The rolling out of this promising technology would see reduced food waste across the UK, with Metalchemy’s research suggesting that food shelf life can be increased by 7 days for meat, 5 days for cheese, and 4 days for fresh salad.
Control Packaging – (L) Control vs (R) Metalchemy Treated. We can observe the successful incorporation of Metalchemy technology on the packaging surface which allows for food shelf life extension. Secondary electron images captured using Zeiss Merlin FEG-SEM.
Through the Royce SME Equipment Access scheme Metalchemy was able to undertake important characterisation to assess the adherence of integration methods in packaging materials. Both treated and control samples were analysed at Royce at the University of Manchester, using Scanning Electron Microscopy and Energy Dispersive Spectrometry (EDS).
Through these advanced product characterisation techniques the team was able to detect and identify properties on Metalchemy’s packaging materials, verifying the technology’s successful integration within the material matrix.

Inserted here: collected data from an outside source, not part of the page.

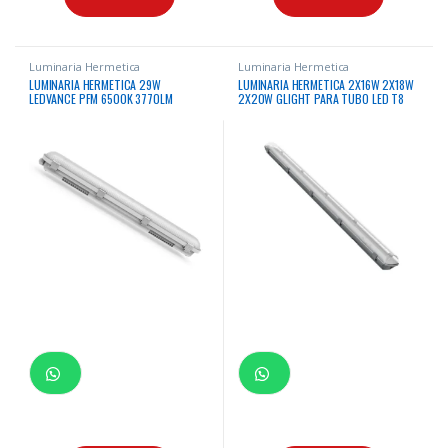
Luminaria Hermetica
Luminaria Hermetica
LUMINARIA HERMETICA 29W
LUMINARIA HERMETICA 2X16W 2X18W
LEDVANCE PFM 6500K 3770LM
2X20W GLIGHT PARA TUBO LED T8
ADOSABLE DE POLICARBONATO BASE
GRIS MICA TRANSPARENTE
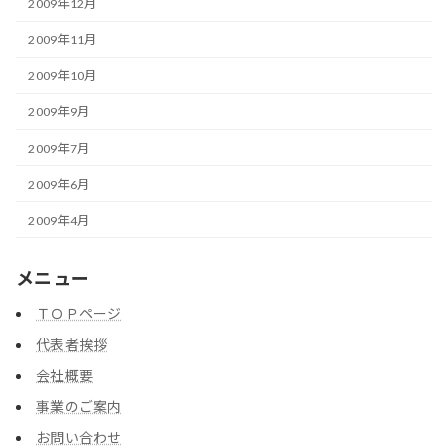
2009年12月
2009年11月
2009年10月
2009年9月
2009年7月
2009年6月
2009年4月
メニュー
ＴＯＰページ
代表者挨拶
会社概要
事業のご案内
お問い合わせ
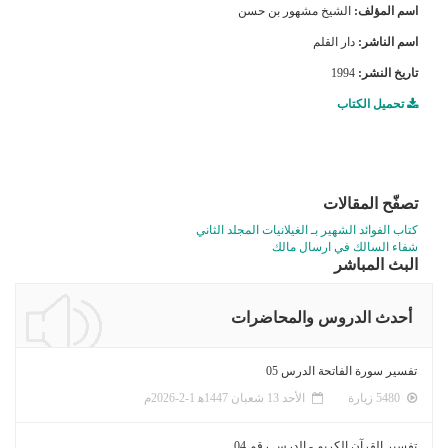
اسم المؤلف:
الشيخ مشهور بن حسن
اسم الناشر:
دار القلم
تاريخ النشر:
1994
تحميل الكتاب
تصفّح المقالات
كتاب الفوائد الشهير بـ الغيلانيات المجلد الثاني
شفاء السالك في ارسال مالك
البث المباشر
أحدث الدروس والمحاضرات
تفسير سورة الفاتحة الدرس 05
5480 زيارة
الأحد 13 شعبان 1447ﻫ 1-2-2026م
تفسير القرآن الكريم - الدرس رقم 04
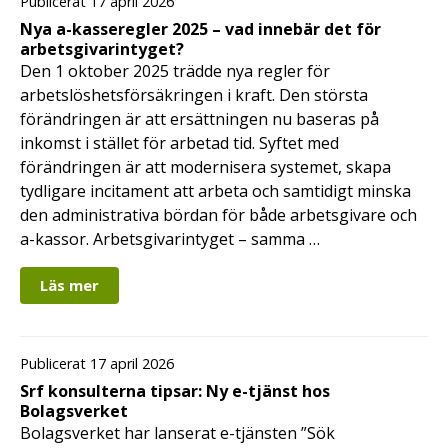
Publicerat 17 april 2026
Nya a-kasseregler 2025 – vad innebär det för
arbetsgivarintyget?
Den 1 oktober 2025 trädde nya regler för
arbetslöshetsförsäkringen i kraft. Den största
förändringen är att ersättningen nu baseras på
inkomst i stället för arbetad tid. Syftet med
förändringen är att modernisera systemet, skapa
tydligare incitament att arbeta och samtidigt minska
den administrativa bördan för både arbetsgivare och
a-kassor. Arbetsgivarintyget – samma …
Läs mer
Publicerat 17 april 2026
Srf konsulterna tipsar: Ny e-tjänst hos
Bolagsverket
Bolagsverket har lanserat e-tjänsten ”Sök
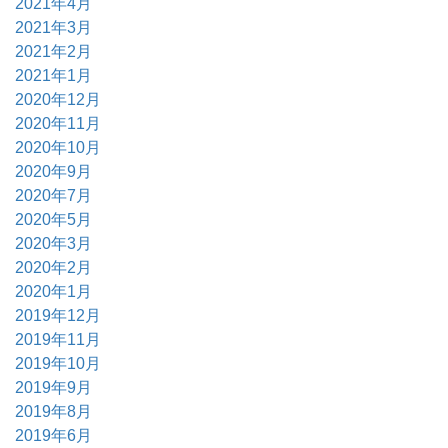
2021年4月
2021年3月
2021年2月
2021年1月
2020年12月
2020年11月
2020年10月
2020年9月
2020年7月
2020年5月
2020年3月
2020年2月
2020年1月
2019年12月
2019年11月
2019年10月
2019年9月
2019年8月
2019年6月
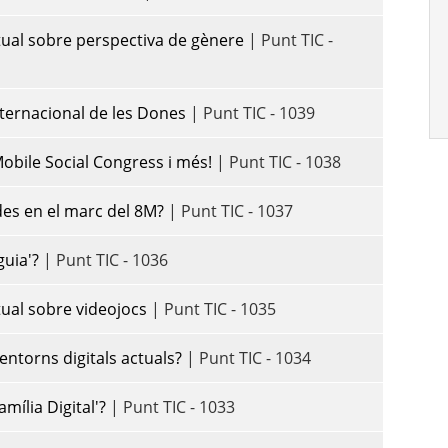
rtual sobre perspectiva de gènere
| Punt TIC -
nternacional de les Dones
| Punt TIC - 1039
obile Social Congress i més!
| Punt TIC - 1038
des en el marc del 8M?
| Punt TIC - 1037
iguia'?
| Punt TIC - 1036
rtual sobre videojocs
| Punt TIC - 1035
entorns digitals actuals?
| Punt TIC - 1034
amília Digital'?
| Punt TIC - 1033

Royce was able to provide extensive and accurate imaging of packaging samples, resulting in positive findings and supporting Metalchemy’s material development goals.

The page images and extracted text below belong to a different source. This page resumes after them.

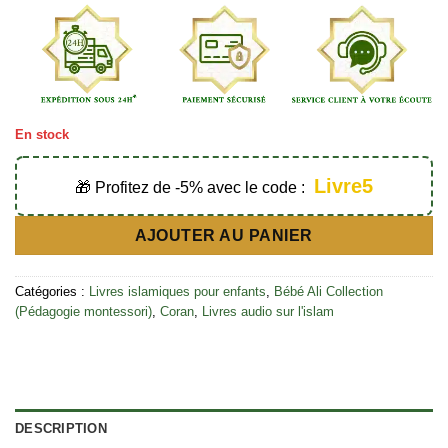
En stock
Livre5
🎁 Profitez de -5% avec le code :
AJOUTER AU PANIER
Catégories :
Livres islamiques pour enfants
,
Bébé Ali Collection
(Pédagogie montessori)
,
Coran
,
Livres audio sur l'islam
DESCRIPTION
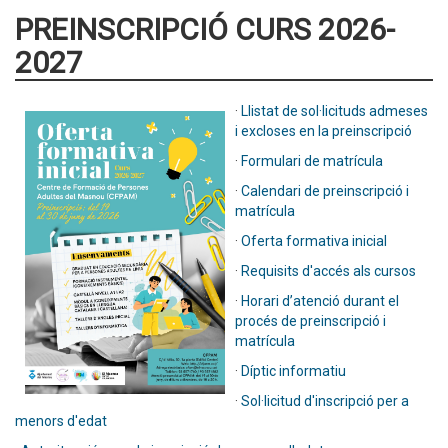
PREINSCRIPCIÓ CURS 2026-
2027
·
Llistat de sol·licituds admeses
i excloses en la preinscripció
·
Formulari de matrícula
·
Calendari de preinscripció i
matrícula
·
Oferta formativa inicial
·
Requisits d'accés als cursos
·
Horari d’atenció durant el
procés de preinscripció i
matrícula
·
Díptic informatiu
·
Sol·licitud d'inscripció per a
menors d'edat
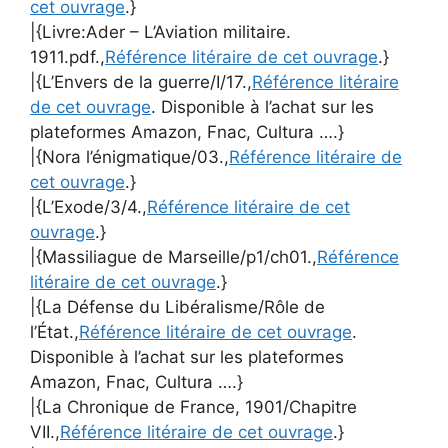
cet ouvrage
.}
|{Livre:Ader – L’Aviation militaire.
1911.pdf.,
Référence litéraire de cet ouvrage
.}
|{L’Envers de la guerre/I/17.,
Référence litéraire
de cet ouvrage
. Disponible à l’achat sur les
plateformes Amazon, Fnac, Cultura ….}
|{Nora l’énigmatique/03.,
Référence litéraire de
cet ouvrage
.}
|{L’Exode/3/4.,
Référence litéraire de cet
ouvrage
.}
|{Massiliague de Marseille/p1/ch01.,
Référence
litéraire de cet ouvrage
.}
|{La Défense du Libéralisme/Rôle de
l’État.,
Référence litéraire de cet ouvrage
.
Disponible à l’achat sur les plateformes
Amazon, Fnac, Cultura ….}
|{La Chronique de France, 1901/Chapitre
VII.,
Référence litéraire de cet ouvrage
.}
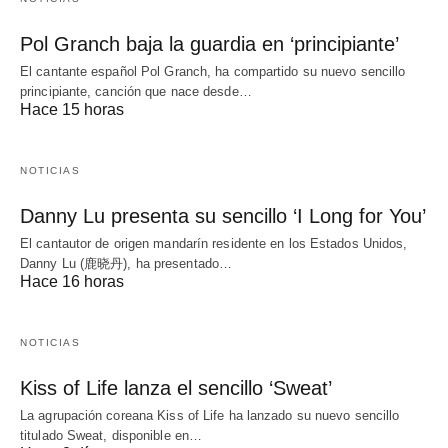
Pol Granch baja la guardia en ‘principiante’
El cantante español Pol Granch, ha compartido su nuevo sencillo
principiante, canción que nace desde…
Hace 15 horas
NOTICIAS
Danny Lu presenta su sencillo ‘I Long for You’
El cantautor de origen mandarín residente en los Estados Unidos,
Danny Lu (鹿晓丹), ha presentado…
Hace 16 horas
NOTICIAS
Kiss of Life lanza el sencillo ‘Sweat’
La agrupación coreana Kiss of Life ha lanzado su nuevo sencillo
titulado Sweat, disponible en…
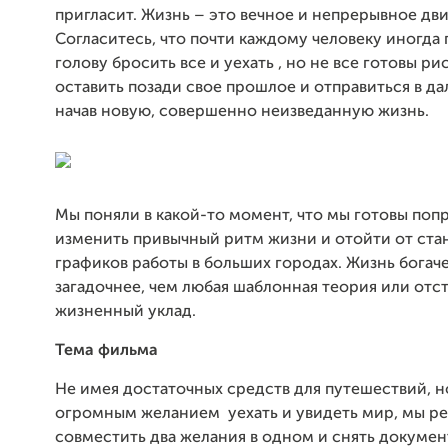
пригласит. Жизнь – это вечное и непрерывное дв
Согласитесь, что почти каждому человеку иногда 
голову бросить все и уехать , но не все готовы ри
оставить позади свое прошлое и отправиться в да
начав новую, совершенно неизведанную жизнь.
Мы поняли в какой-то момент, что мы готовы поп
изменить привычный ритм жизни и отойти от ста
графиков работы в больших городах. Жизнь богач
загадочнее, чем любая шаблонная теория или от
жизненный уклад.
Тема фильма
Не имея достаточных средств для путешествий, н
огромным желанием уехать и увидеть мир, мы р
совместить два желания в одном и снять докуме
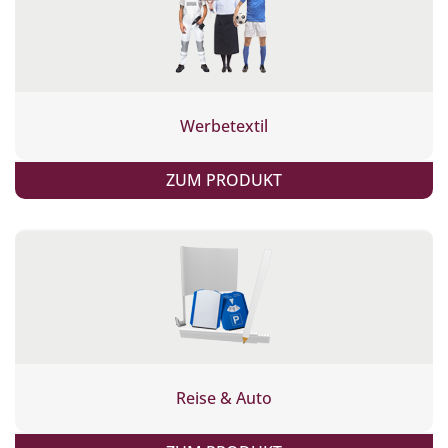
Werbetextil
ZUM PRODUKT
Reise & Auto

With EDS confirmation of silver components, Metalchemy and Royce were able to accurately detect the presence of a homogenous distribution of the company’s patented silver technology in several sections of the sample, as presented in figure 1. Such visual and analytical validation of materials is critical for start-ups; for Metalchemy the Royce access scheme is of real benefit, as the equipment required to carry out such analysis is both expensive and access is often limited.
Metalchemy’s work with Royce not only enabled it to confirm the successful incorporation of its silver technology in packaging materials, it will also assist in demonstrating all-important food safety and regulatory compliance, providing the technology with a clear route to market.

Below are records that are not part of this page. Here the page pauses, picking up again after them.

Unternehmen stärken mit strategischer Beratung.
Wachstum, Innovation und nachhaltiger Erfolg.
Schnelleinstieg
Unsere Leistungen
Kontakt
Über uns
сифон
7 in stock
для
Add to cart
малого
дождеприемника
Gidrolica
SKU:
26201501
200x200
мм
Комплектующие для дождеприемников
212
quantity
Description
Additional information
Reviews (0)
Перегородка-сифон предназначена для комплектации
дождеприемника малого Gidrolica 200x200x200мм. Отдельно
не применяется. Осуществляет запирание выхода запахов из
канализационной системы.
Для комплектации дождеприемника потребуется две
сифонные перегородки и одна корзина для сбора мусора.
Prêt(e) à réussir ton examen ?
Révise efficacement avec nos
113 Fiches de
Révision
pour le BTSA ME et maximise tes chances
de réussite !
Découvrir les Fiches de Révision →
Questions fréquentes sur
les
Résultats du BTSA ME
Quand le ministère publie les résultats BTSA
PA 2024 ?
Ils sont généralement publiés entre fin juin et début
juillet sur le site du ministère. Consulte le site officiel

Metalchemy Laboratory testing using iso standard methodology (ISO 16869:2008) comparing Metalchemy treated packaging with and without our patented technology evaluating microbial growth inhibition. The left shows food packaging with no treatment with exhibit full microbial growth, whereas right shows no microbial growth over bioplastics incorporating Metalchemy silver technology, resulting in better preservation and microbial inhibition.
Food packaging is Metalchemy’s first target market and this study has enabled Metalchemy to take an important step forward in the fight against carbon emissions and waste in the UK food industry. Its technology holds huge potential in ending food waste and successfully translating UK advanced material research into commercially viable products for the benefit of society.
Food preservation is enhanced by using Metalchemy technology. No microbial growth was observed on Metalchemy treated packaging after 7 days, with first traces observed after 3 days on control samples. Macroscopic Microbial growth circled in yellow. From a laboratory preliminary study shelf life of Cured Ham could be increased by up to 4-7 days by using Metalchemy packaging technology by enhancing antimicrobial and barrier properties of the packaging material. Metalchemy packaging dyed in brown to enhance visualisation (top) and control packaging (bottom) as transparent material.
Food preservation is enhanced by including Metalchemy technology. Non-Protected Control (L) vs Metalchemy Technology (R) results prove better preservation of tomatoes.. Metalchemy protected tomatoes had a x1.6 shelf life increase on average providing for an immediate & future solution to food shortages, reduced waste and increased revenues for food businesses.
“Through our patented silver technology, we can produce enhanced packaging materials which can extend food shelf life with superior properties at a fraction of the cost of current manufacturers. This results in lower costs for businesses and consumers complemented by our green credentials, which allows us to tackle the food waste crisis with our transformative proprietary technology. According to our modelling, Metalchemy has the potential to significantly reduce food waste globally, for example by saving the UK household up to £700 per year, food businesses up to £4.5bn per year and reduce up to 25 million tons of CO2 emissions, in the UK alone. Commercially, we surveyed over +50 local food businesses, with over +40 interested, +15 very interested, and managed to sell +8000 units of our sustainable packaging & delivering it to local businesses in under 2 weeks. Currently Metalchemy also supplies the UK with local sustainable packaging, on top of developing & going to market with high-tech food waste reducing technology delivering impact at every scale.”